> **Exercise**: Set the following entries down again exactly, line by line.

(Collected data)
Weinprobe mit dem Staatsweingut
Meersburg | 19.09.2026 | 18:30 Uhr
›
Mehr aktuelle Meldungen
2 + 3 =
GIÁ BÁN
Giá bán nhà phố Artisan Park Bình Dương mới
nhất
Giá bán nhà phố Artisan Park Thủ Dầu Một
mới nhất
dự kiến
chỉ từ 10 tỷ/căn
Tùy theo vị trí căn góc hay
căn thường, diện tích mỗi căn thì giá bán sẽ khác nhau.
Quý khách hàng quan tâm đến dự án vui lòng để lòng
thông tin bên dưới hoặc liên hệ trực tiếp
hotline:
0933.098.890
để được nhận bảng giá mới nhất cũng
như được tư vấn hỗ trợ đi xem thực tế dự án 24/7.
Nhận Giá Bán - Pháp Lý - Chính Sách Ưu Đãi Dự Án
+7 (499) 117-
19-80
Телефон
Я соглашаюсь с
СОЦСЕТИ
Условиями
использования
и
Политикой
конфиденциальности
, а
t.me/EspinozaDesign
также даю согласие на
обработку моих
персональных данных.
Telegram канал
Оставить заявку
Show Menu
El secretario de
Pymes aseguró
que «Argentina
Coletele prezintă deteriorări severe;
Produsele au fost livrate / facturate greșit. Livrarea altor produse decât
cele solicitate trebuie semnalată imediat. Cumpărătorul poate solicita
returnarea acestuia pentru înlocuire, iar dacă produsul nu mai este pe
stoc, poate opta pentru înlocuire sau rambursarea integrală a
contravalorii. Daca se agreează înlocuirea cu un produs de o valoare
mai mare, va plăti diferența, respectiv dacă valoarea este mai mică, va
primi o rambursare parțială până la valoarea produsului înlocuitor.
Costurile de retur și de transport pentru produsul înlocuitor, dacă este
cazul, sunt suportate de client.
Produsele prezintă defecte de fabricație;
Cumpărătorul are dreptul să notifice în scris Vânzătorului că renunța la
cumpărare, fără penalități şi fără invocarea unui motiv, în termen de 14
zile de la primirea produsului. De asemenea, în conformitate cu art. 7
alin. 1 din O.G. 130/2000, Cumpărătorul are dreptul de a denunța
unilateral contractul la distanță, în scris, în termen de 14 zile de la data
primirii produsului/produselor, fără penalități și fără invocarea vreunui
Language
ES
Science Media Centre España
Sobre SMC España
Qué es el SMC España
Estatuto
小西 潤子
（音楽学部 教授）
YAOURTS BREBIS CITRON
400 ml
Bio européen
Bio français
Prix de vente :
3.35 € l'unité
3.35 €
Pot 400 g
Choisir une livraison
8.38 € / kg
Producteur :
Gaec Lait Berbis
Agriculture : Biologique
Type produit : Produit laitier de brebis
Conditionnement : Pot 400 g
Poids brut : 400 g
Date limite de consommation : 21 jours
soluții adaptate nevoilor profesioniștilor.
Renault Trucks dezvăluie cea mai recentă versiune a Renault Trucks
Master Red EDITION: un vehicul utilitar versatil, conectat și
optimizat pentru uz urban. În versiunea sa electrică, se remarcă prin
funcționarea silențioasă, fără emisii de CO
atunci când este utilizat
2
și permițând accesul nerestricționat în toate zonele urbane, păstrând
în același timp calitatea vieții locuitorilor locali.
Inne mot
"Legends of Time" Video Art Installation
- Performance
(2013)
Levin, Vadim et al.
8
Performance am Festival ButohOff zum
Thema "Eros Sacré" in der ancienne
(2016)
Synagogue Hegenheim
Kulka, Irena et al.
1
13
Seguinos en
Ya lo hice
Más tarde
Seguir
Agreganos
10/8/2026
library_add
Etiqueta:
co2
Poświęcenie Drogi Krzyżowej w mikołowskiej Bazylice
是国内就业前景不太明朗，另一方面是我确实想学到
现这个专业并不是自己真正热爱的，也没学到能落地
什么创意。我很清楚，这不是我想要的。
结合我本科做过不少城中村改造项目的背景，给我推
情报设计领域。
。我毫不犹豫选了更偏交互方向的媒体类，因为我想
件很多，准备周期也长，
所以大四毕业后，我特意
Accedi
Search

> **Response area**:
Weinprobe mit dem Staatsweingut
Meersburg | 19.09.2026 | 18:30 Uhr
›
Mehr aktuelle Meldungen
2 + 3 =
GIÁ BÁN
Giá bán nhà phố Artisan Park Bình Dương mới
nhất
Giá bán nhà phố Artisan Park Thủ Dầu Một
mới nhất
dự kiến
chỉ từ 10 tỷ/căn
Tùy theo vị trí căn góc hay
căn thường, diện tích mỗi căn thì giá bán sẽ khác nhau.
Quý khách hàng quan tâm đến dự án vui lòng để lòng
thông tin bên dưới hoặc liên hệ trực tiếp
hotline:
0933.098.890
để được nhận bảng giá mới nhất cũng
như được tư vấn hỗ trợ đi xem thực tế dự án 24/7.
Nhận Giá Bán - Pháp Lý - Chính Sách Ưu Đãi Dự Án
+7 (499) 117-
19-80
Телефон
Я соглашаюсь с
СОЦСЕТИ
Условиями
использования
и
Политикой
конфиденциальности
, а
t.me/EspinozaDesign
также даю согласие на
обработку моих
персональных данных.
Telegram канал
Оставить заявку
Show Menu
El secretario de
Pymes aseguró
que «Argentina
Coletele prezintă deteriorări severe;
Produsele au fost livrate / facturate greșit. Livrarea altor produse decât
cele solicitate trebuie semnalată imediat. Cumpărătorul poate solicita
returnarea acestuia pentru înlocuire, iar dacă produsul nu mai este pe
stoc, poate opta pentru înlocuire sau rambursarea integrală a
contravalorii. Daca se agreează înlocuirea cu un produs de o valoare
mai mare, va plăti diferența, respectiv dacă valoarea este mai mică, va
primi o rambursare parțială până la valoarea produsului înlocuitor.
Costurile de retur și de transport pentru produsul înlocuitor, dacă este
cazul, sunt suportate de client.
Produsele prezintă defecte de fabricație;
Cumpărătorul are dreptul să notifice în scris Vânzătorului că renunța la
cumpărare, fără penalități şi fără invocarea unui motiv, în termen de 14
zile de la primirea produsului. De asemenea, în conformitate cu art. 7
alin. 1 din O.G. 130/2000, Cumpărătorul are dreptul de a denunța
unilateral contractul la distanță, în scris, în termen de 14 zile de la data
primirii produsului/produselor, fără penalități și fără invocarea vreunui
Language
ES
Science Media Centre España
Sobre SMC España
Qué es el SMC España
Estatuto
小西 潤子
（音楽学部 教授）
YAOURTS BREBIS CITRON
400 ml
Bio européen
Bio français
Prix de vente :
3.35 € l'unité
3.35 €
Pot 400 g
Choisir une livraison
8.38 € / kg
Producteur :
Gaec Lait Berbis
Agriculture : Biologique
Type produit : Produit laitier de brebis
Conditionnement : Pot 400 g
Poids brut : 400 g
Date limite de consommation : 21 jours
soluții adaptate nevoilor profesioniștilor.
Renault Trucks dezvăluie cea mai recentă versiune a Renault Trucks
Master Red EDITION: un vehicul utilitar versatil, conectat și
optimizat pentru uz urban. În versiunea sa electrică, se remarcă prin
funcționarea silențioasă, fără emisii de CO
atunci când este utilizat
2
și permițând accesul nerestricționat în toate zonele urbane, păstrând
în același timp calitatea vieții locuitorilor locali.
Inne mot
"Legends of Time" Video Art Installation
- Performance
(2013)
Levin, Vadim et al.
8
Performance am Festival ButohOff zum
Thema "Eros Sacré" in der ancienne
(2016)
Synagogue Hegenheim
Kulka, Irena et al.
1
13
Seguinos en
Ya lo hice
Más tarde
Seguir
Agreganos
10/8/2026
library_add
Etiqueta:
co2
Poświęcenie Drogi Krzyżowej w mikołowskiej Bazylice
是国内就业前景不太明朗，另一方面是我确实想学到
现这个专业并不是自己真正热爱的，也没学到能落地
什么创意。我很清楚，这不是我想要的。
结合我本科做过不少城中村改造项目的背景，给我推
情报设计领域。
。我毫不犹豫选了更偏交互方向的媒体类，因为我想
件很多，准备周期也长，
所以大四毕业后，我特意
Accedi
Search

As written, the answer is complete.